PROVIDED MATERIAL »
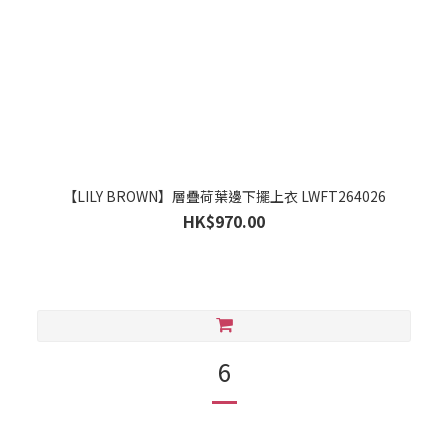
【LILY BROWN】層疊荷葉邊下擺上衣 LWFT264026
HK$970.00
6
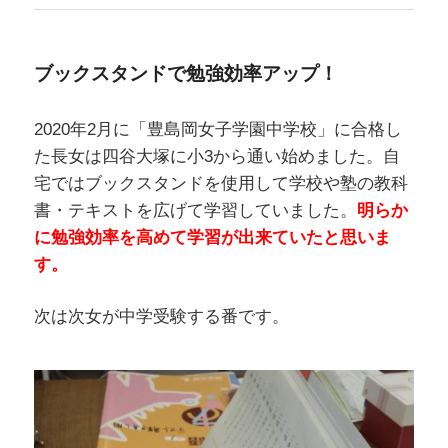
ブックスタンドで勉強効率アップ！
2020年2月に「豊島岡女子学園中学校」に合格し
た長女は四谷大塚に小3から通い始めました。自
宅ではブックスタンドを使用して学校や塾の教科
書・テキストを広げて学習していました。
明らか
に勉強効率を高めて学習が出来ていたと思いま
す。
次は次女が中学受験する番です。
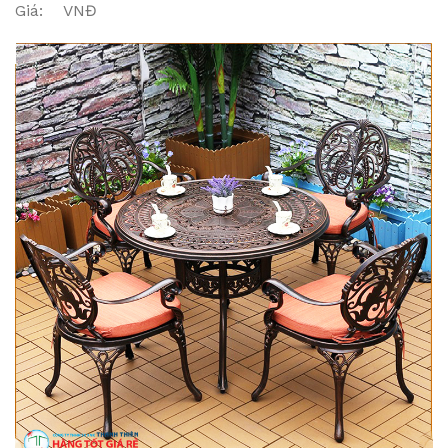
Giá: VNĐ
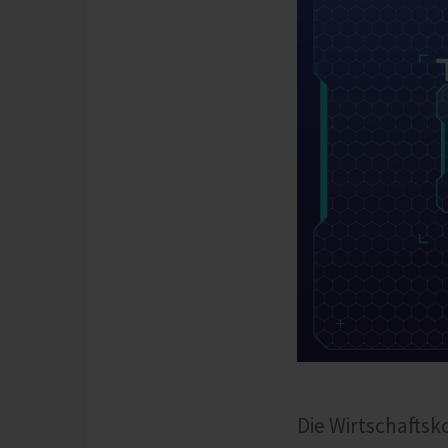
Die Wirtschaftsk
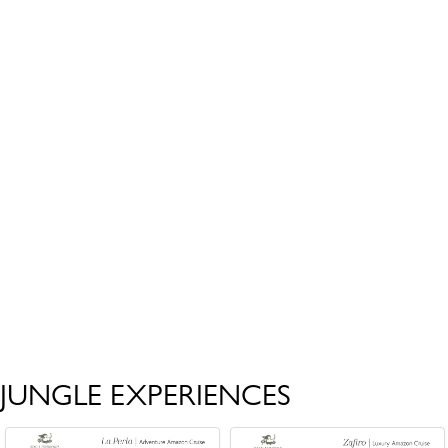
JUNGLE EXPERIENCES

TASK INSTRUCTIONS » The whole listing must be transcribed exactly. No pictures belong in the copy.

ANSWER FOR THIS EXERCISE »
【LILY BROWN】層疊荷葉邊下擺上衣 LWFT264026
HK$970.00
6
ブックスタンドで勉強効率アップ！
2020年2月に「豊島岡女子学園中学校」に合格し
た長女は四谷大塚に小3から通い始めました。自
宅ではブックスタンドを使用して学校や塾の教科
書・テキストを広げて学習していました。
明らか
に勉強効率を高めて学習が出来ていたと思いま
す。
次は次女が中学受験する番です。
Giá: VNĐ
Die Wirtschaftsk
JUNGLE EXPERIENCES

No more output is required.